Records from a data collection
━━━━━━━━━━━━━━━━

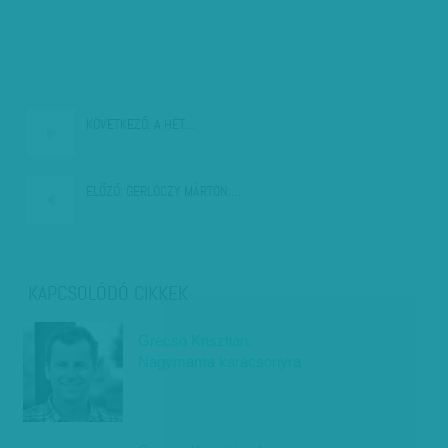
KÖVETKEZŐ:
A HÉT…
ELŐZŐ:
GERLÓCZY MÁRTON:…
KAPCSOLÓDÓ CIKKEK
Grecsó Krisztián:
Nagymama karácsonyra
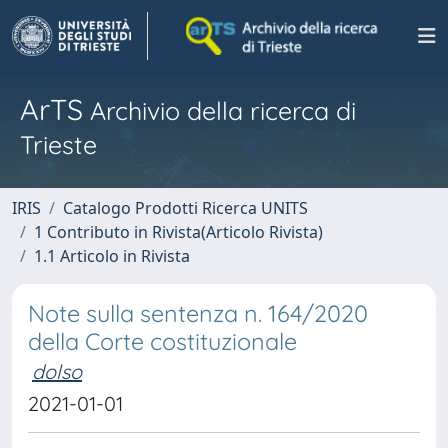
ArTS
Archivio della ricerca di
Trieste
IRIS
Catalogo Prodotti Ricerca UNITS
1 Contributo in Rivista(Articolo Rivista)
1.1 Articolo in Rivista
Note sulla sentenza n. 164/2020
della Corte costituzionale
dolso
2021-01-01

━━━━━━━━━━━━━━━━

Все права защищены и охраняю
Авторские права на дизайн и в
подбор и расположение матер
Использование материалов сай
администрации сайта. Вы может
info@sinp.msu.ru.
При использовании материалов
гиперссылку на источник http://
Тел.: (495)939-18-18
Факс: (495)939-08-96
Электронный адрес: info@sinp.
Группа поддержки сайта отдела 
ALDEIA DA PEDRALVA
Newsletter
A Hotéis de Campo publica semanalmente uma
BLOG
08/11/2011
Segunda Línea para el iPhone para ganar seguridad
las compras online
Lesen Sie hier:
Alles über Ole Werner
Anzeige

━━━━━━━━━━━━━━━━

TASK OBJECTIVE
For each line of the entries that holds the word "сайта", pull that line out.

RESULT OF THIS TASK
администрации сайта. Вы может
Группа поддержки сайта отдела 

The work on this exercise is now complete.